When the Invaders were defeated, we thought the war was over. Once again, we were our own masters, capable of determining our own destiny. But now, here we are more than a decade later, and the world is just as cruel, just as barren as it was when our former conquerors remained in power.

I stare at a shimmering sky, the sun a blot of crimson fire, and dream of what life was like before the war. Before we learned of other worlds and the beings who inhabited them.

Before the Invaders.

I remember movies. TV. The Internet. I remember hamburgers and french fries. The ocean. The simple joys of leaving work before sunset or strolling by the courthouse in Downtown Long Beach after lunch. There are a million other things, all random creature comforts I never had the foresight to appreciate until the Invaders wiped them all away.

The sight of a bloated sun suspended over the horizon makes me sick, and I turn my back to it, my body casting a long, razor-sharp shadow across the crumbled, overgrown sidewalk.
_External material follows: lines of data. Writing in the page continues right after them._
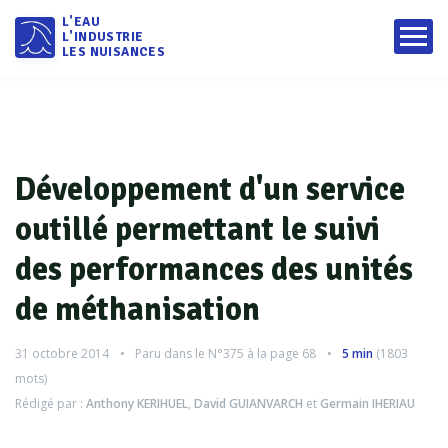
L'EAU
L'INDUSTRIE
LES NUISANCES
Développement d'un service
outillé permettant le suivi
des performances des unités
de méthanisation
31 octobre 2014
Paru dans le
N°375
à la page 68
5 min
(
1803
mots)
Rédigé par :
Anthony KERIHUEL
,
David GUIANVARCH
et
Germain IHERIAU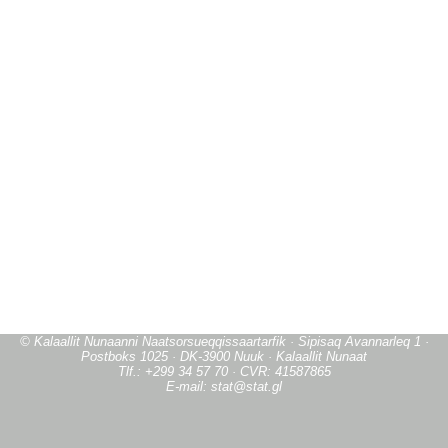
© Kalaallit Nunaanni Naatsorsueqqissaartarfik · Sipisaq Avannarleq 1 ·
Postboks 1025 · DK-3900 Nuuk · Kalaallit Nunaat
Tlf.: +299 34 57 70 · CVR: 41587865
E-mail: stat@stat.gl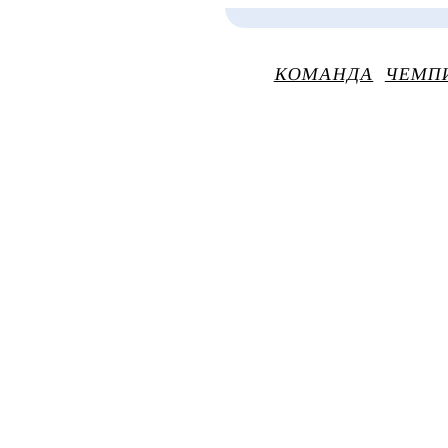
КОМАНДА
ЧЕМП
Главная
Новости
Клуб
Николай Лемтюгов покидает «Торос»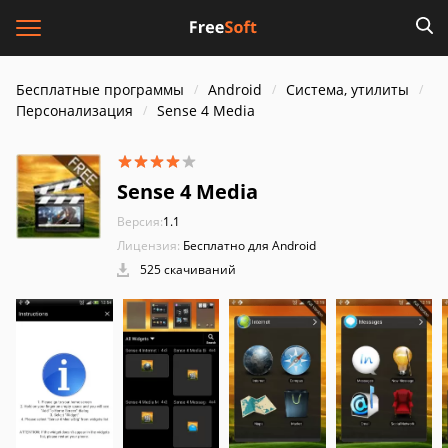
Бесплатные программы
Android
Система, утилиты
Персонализация
Sense 4 Media
Sense 4 Media
Версия:
1.1
Лицензия:
Бесплатно для Android
525 скачиваний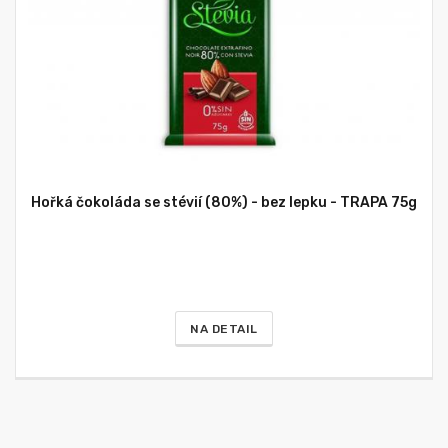
Hořká čokoláda se stévií (80%) - bez lepku - TRAPA 75g
NA DETAIL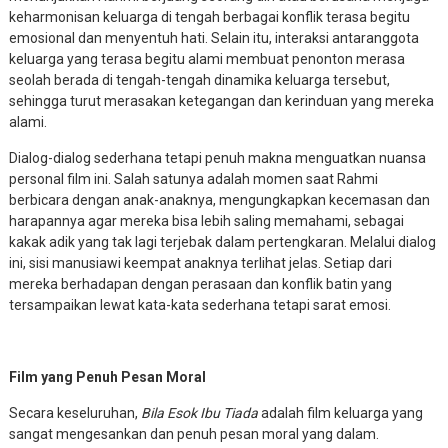
keharmonisan keluarga di tengah berbagai konflik terasa begitu
emosional dan menyentuh hati. Selain itu, interaksi antaranggota
keluarga yang terasa begitu alami membuat penonton merasa
seolah berada di tengah-tengah dinamika keluarga tersebut,
sehingga turut merasakan ketegangan dan kerinduan yang mereka
alami.
Dialog-dialog sederhana tetapi penuh makna menguatkan nuansa
personal film ini. Salah satunya adalah momen saat Rahmi
berbicara dengan anak-anaknya, mengungkapkan kecemasan dan
harapannya agar mereka bisa lebih saling memahami, sebagai
kakak adik yang tak lagi terjebak dalam pertengkaran. Melalui dialog
ini, sisi manusiawi keempat anaknya terlihat jelas. Setiap dari
mereka berhadapan dengan perasaan dan konflik batin yang
tersampaikan lewat kata-kata sederhana tetapi sarat emosi.
Film yang Penuh Pesan Moral
Secara keseluruhan,
Bila Esok Ibu Tiada
adalah film keluarga yang
sangat mengesankan dan penuh pesan moral yang dalam.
I try to think on happier times, but evidence of the Invaders surrounds me at every turn.

Ruined sky scrapers jut into the blood red sky like monster’s teeth, broken glass glittering, twisted support beams looming. In the movies, we used to imagine precisely this scenario, munching on our popcorn, our malt balls, and our Sour Patch Kids, secure in the belief that Armageddon was only a distant fantasy, that there was no way the universe could conspire against us in such a severe and irrevocable way.

We were like children: simple, naive, and oblivious to the horrors reality had yet to spring on us.

The sun begins to set; the world is on fire once more. The brackish light assaults me, unleashing a rapid-fire succession of memories, each more grisly than the last. I push them away with some effort, back into a dark corner of my mind where they’ll emerge later to haunt my dreams.

Our settlement is close, only a half mile. One of the few dilapidated apartment buildings that survived the war, it’s where my friends and I spend the night. It isn’t much, but shelter is hard to come by, and it’s a comfort just to have somewhere to call your home.

I hear a harsh gurgle below and recoil. Laying on the broken cement beside my feet is a creature, grasping at a splotched and bloated neck. My God! How could I have come so close to it without realizing?

Cast in the fiery light of sunset, the broken Invader still appears menacing, a looming specter ready to pounce the moment my back is turned. I shake my terror aside. It’s dying. It can’t possibly be a threat.

“Not so powerful now,” I say, and then I stop to stare.

Its misery conjures in my heart the tiniest pang of sympathy. But the emotion is short lived. This thing, along with the rest of its kind, stole the world from us, murdering hundreds of millions of people in the process. It deserves all of its anguish and more.

But the sight of its swollen, puffed up eyes reminds me of my mother, whose life was mercifully (or not so mercifully) cut short before the Invasion began by an aggressive form of breast cancer. During her last days, her eyes looked the same: red, swollen, and tear-streaked.

I cannot help myself. Pity blossoms in my heart like a sorrowful flower.

I see, in this filthy creature’s eyes, something like remorse. I want to insult it. I want to make it feel hated in its final moment of life. But I cannot. My weary, war-torn heart won’t allow it.

I kneel beside the creature, cautious. Pity doesn’t make me stupid. I know what it’s kind inflicted on the world and I maintain a safe distance. But I cannot leave it alone any more than I could leave a human stranger.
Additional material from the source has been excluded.